:: What you need to do ::
Select, from the material below, each line with "header" in it.
Segment Open
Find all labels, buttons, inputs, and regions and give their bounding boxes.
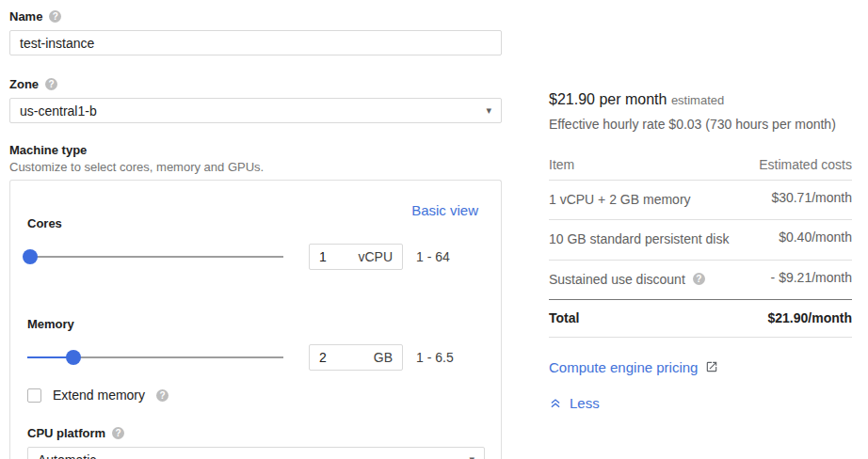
costs-column-header: Estimated costs	[759, 157, 852, 172]
table-row: 1 vCPU + 2 GB memory $30.71/month	[549, 181, 852, 220]
cores-slider[interactable]	[27, 244, 283, 270]
cores-input[interactable]: 1 vCPU	[309, 244, 403, 270]
zone-label: Zone	[9, 77, 39, 91]
chevron-down-icon: ▾	[486, 105, 491, 116]
extend-memory-label: Extend memory	[53, 388, 145, 403]
total-label: Total	[549, 310, 579, 325]
cost-value: - $9.21/month	[771, 270, 852, 285]
help-icon[interactable]: ?	[693, 273, 705, 285]
cost-value: $0.40/month	[779, 230, 852, 245]
item-column-header: Item	[549, 157, 574, 172]
machine-type-panel: Basic view Cores 1 vCPU 1 - 64 Memory	[9, 180, 502, 459]
total-value: $21.90/month	[768, 310, 852, 325]
cpu-platform-label: CPU platform	[27, 426, 105, 440]
monthly-price-heading: $21.90 per month estimated	[549, 91, 852, 108]
create-instance-form: Name ? Zone ? us-central1-b ▾ Machine ty…	[0, 0, 868, 459]
cost-item: 10 GB standard persistent disk	[549, 230, 729, 248]
cost-item: 1 vCPU + 2 GB memory	[549, 190, 691, 209]
memory-unit: GB	[374, 350, 393, 365]
zone-select[interactable]: us-central1-b ▾	[9, 98, 502, 123]
memory-label: Memory	[27, 270, 484, 331]
help-icon[interactable]: ?	[156, 389, 169, 402]
memory-range: 1 - 6.5	[416, 350, 454, 365]
less-label: Less	[570, 395, 600, 411]
cost-estimate-panel: $21.90 per month estimated Effective hou…	[549, 0, 852, 411]
help-icon[interactable]: ?	[112, 427, 124, 439]
machine-type-description: Customize to select cores, memory and GP…	[9, 160, 502, 174]
slider-thumb[interactable]	[23, 249, 38, 264]
machine-type-label: Machine type	[9, 143, 502, 157]
monthly-price: $21.90 per month	[549, 91, 667, 107]
chevron-down-icon: ▾	[469, 454, 474, 459]
cores-range: 1 - 64	[416, 249, 450, 264]
help-icon[interactable]: ?	[45, 78, 57, 90]
total-row: Total $21.90/month	[549, 299, 852, 338]
help-icon[interactable]: ?	[49, 10, 61, 23]
cost-table: Item Estimated costs 1 vCPU + 2 GB memor…	[549, 151, 852, 338]
memory-value: 2	[319, 350, 327, 365]
table-row: 10 GB standard persistent disk $0.40/mon…	[549, 220, 852, 260]
cores-unit: vCPU	[358, 249, 393, 264]
basic-view-link[interactable]: Basic view	[411, 202, 478, 218]
slider-track	[27, 256, 283, 258]
cores-value: 1	[319, 249, 327, 264]
extend-memory-checkbox[interactable]	[27, 388, 41, 403]
memory-input[interactable]: 2 GB	[309, 344, 403, 371]
slider-thumb[interactable]	[66, 350, 81, 365]
instance-config-column: Name ? Zone ? us-central1-b ▾ Machine ty…	[9, 0, 502, 459]
cost-item: Sustained use discount	[549, 270, 685, 289]
hourly-rate-note: Effective hourly rate $0.03 (730 hours p…	[549, 117, 852, 132]
external-link-icon	[705, 360, 718, 373]
cpu-platform-value: Automatic	[38, 452, 96, 459]
name-label: Name	[9, 9, 42, 24]
compute-engine-pricing-link[interactable]: Compute engine pricing	[549, 359, 698, 375]
estimated-label: estimated	[671, 93, 724, 107]
zone-value: us-central1-b	[20, 103, 97, 119]
cpu-platform-select[interactable]: Automatic ▾	[27, 447, 485, 459]
collapse-less-button[interactable]: Less	[549, 395, 852, 411]
cost-value: $30.71/month	[771, 190, 852, 205]
memory-slider[interactable]	[27, 344, 283, 371]
table-row: Sustained use discount ? - $9.21/month	[549, 261, 852, 300]
name-input[interactable]	[9, 30, 502, 55]
double-chevron-up-icon	[549, 396, 562, 409]
cost-table-header: Item Estimated costs	[549, 151, 852, 181]
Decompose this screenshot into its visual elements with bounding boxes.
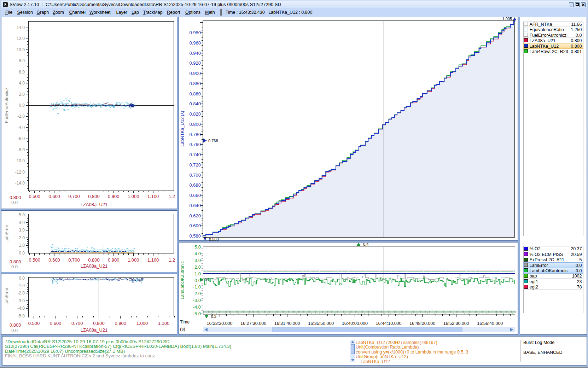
svg-text:-1.0: -1.0 [17,283,25,288]
svg-text:LZA08a_U21: LZA08a_U21 [81,263,108,269]
svg-text:0.4: 0.4 [363,243,368,246]
svg-text:0.800: 0.800 [10,195,21,200]
svg-text:(s): (s) [180,327,185,332]
svg-text:-2.0: -2.0 [17,114,25,119]
svg-text:0.700: 0.700 [68,257,80,263]
svg-text:0.1: 0.1 [205,278,210,282]
svg-text:0.0: 0.0 [19,276,25,281]
svg-text:LabNTKa_U12 (λ): LabNTKa_U12 (λ) [180,111,185,147]
svg-text:0.800: 0.800 [10,322,21,328]
svg-text:16:27:30.000: 16:27:30.000 [240,321,266,326]
svg-text:0.0: 0.0 [19,103,25,108]
svg-text:1.2: 1.2 [169,257,175,263]
svg-text:-5.0: -5.0 [193,311,201,316]
svg-text:-10.0: -10.0 [15,158,25,163]
svg-text:0.700: 0.700 [68,194,80,199]
svg-text:4.0: 4.0 [19,220,25,225]
svg-text:8.0: 8.0 [19,58,25,63]
svg-text:0.960: 0.960 [189,40,201,46]
svg-text:0.760: 0.760 [189,142,201,147]
svg-text:0.840: 0.840 [189,101,201,106]
svg-text:0.700: 0.700 [189,173,201,178]
svg-text:Time: Time [180,320,190,325]
svg-text:0.800: 0.800 [189,122,201,127]
svg-text:16:40:00.000: 16:40:00.000 [342,321,368,326]
svg-text:16:56:40.000: 16:56:40.000 [477,321,503,326]
svg-text:0.0: 0.0 [11,264,18,269]
svg-text:-4.0: -4.0 [17,306,25,311]
svg-text:-0.3: -0.3 [210,314,216,319]
svg-text:0.800: 0.800 [88,194,100,199]
svg-text:0.580: 0.580 [209,237,219,241]
svg-text:0.800: 0.800 [10,259,21,264]
svg-text:1.100: 1.100 [158,321,170,326]
svg-text:16:35:50.000: 16:35:50.000 [308,321,334,326]
svg-text:4.0: 4.0 [194,251,201,256]
svg-text:0.768: 0.768 [208,139,218,143]
svg-text:1.0: 1.0 [194,271,201,276]
svg-text:3.0: 3.0 [19,228,25,233]
svg-text:6.0: 6.0 [19,70,25,75]
svg-text:14.0: 14.0 [17,25,25,30]
svg-text:-5.0: -5.0 [17,314,25,319]
svg-text:1.000: 1.000 [128,257,139,263]
svg-text:-14.0: -14.0 [15,181,25,186]
svg-text:16:52:30.000: 16:52:30.000 [443,321,469,326]
svg-text:16:23:20.000: 16:23:20.000 [207,321,233,326]
svg-text:10.0: 10.0 [17,47,25,52]
svg-text:-8.0: -8.0 [17,147,25,152]
svg-text:0.500: 0.500 [28,321,40,326]
svg-text:0.820: 0.820 [189,111,201,117]
svg-text:0.860: 0.860 [189,91,201,97]
svg-text:0.660: 0.660 [189,193,201,198]
svg-text:16:48:20.000: 16:48:20.000 [409,321,435,326]
svg-text:1.100: 1.100 [147,257,159,263]
svg-text:0.980: 0.980 [189,30,201,35]
svg-text:0.800: 0.800 [93,321,105,326]
svg-text:0.920: 0.920 [189,60,201,66]
svg-text:0.720: 0.720 [189,162,201,168]
svg-text:3.0: 3.0 [194,258,201,263]
svg-text:0.0: 0.0 [11,328,18,333]
svg-text:5.0: 5.0 [194,244,201,250]
svg-text:0.580: 0.580 [189,233,201,239]
svg-text:0.680: 0.680 [189,182,201,188]
svg-text:-6.0: -6.0 [17,136,25,141]
svg-text:-2.0: -2.0 [17,291,25,296]
svg-text:-4.0: -4.0 [17,125,25,130]
svg-text:0.900: 0.900 [108,194,120,199]
svg-text:16:44:10.000: 16:44:10.000 [376,321,402,326]
svg-text:16:31:40.000: 16:31:40.000 [274,321,300,326]
svg-text:-1.0: -1.0 [193,284,201,290]
svg-text:0.0: 0.0 [11,200,18,205]
svg-text:0.800: 0.800 [88,257,100,263]
svg-text:12.0: 12.0 [17,36,25,41]
svg-text:LamError: LamError [4,225,9,243]
svg-text:0.500: 0.500 [29,257,40,263]
svg-text:2.0: 2.0 [19,92,25,97]
svg-text:0.620: 0.620 [189,213,201,218]
svg-text:-3.0: -3.0 [17,298,25,303]
svg-text:0.600: 0.600 [189,223,201,228]
svg-text:-3.0: -3.0 [193,298,201,303]
svg-text:FuelErrorAutronicz: FuelErrorAutronicz [4,88,9,123]
svg-text:0.940: 0.940 [189,51,201,56]
svg-text:1.2: 1.2 [169,194,175,199]
svg-text:0.900: 0.900 [189,71,201,76]
svg-text:LamError: LamError [4,288,9,305]
svg-text:LZA08a_U21: LZA08a_U21 [81,327,108,333]
svg-text:0.740: 0.740 [189,152,201,157]
svg-text:5.0: 5.0 [19,212,25,217]
svg-text:0.0: 0.0 [19,251,25,256]
svg-text:0.880: 0.880 [189,81,201,86]
svg-text:-12.0: -12.0 [15,170,25,175]
svg-text:0.600: 0.600 [50,321,62,326]
svg-text:0.700: 0.700 [71,321,83,326]
svg-text:1.000: 1.000 [128,194,139,199]
svg-text:2.0: 2.0 [194,264,201,270]
svg-text:LamLabOKautronic: LamLabOKautronic [180,261,185,299]
svg-text:1.100: 1.100 [147,194,159,199]
svg-text:4.0: 4.0 [19,81,25,86]
svg-text:1.0: 1.0 [19,243,25,248]
svg-text:0.780: 0.780 [189,132,201,137]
Segment Closed
:: Task response ::
costs-column-header: Estimated costs	[759, 157, 852, 172]
item-column-header: Item	[549, 157, 574, 172]
cost-table-header: Item Estimated costs	[549, 151, 852, 181]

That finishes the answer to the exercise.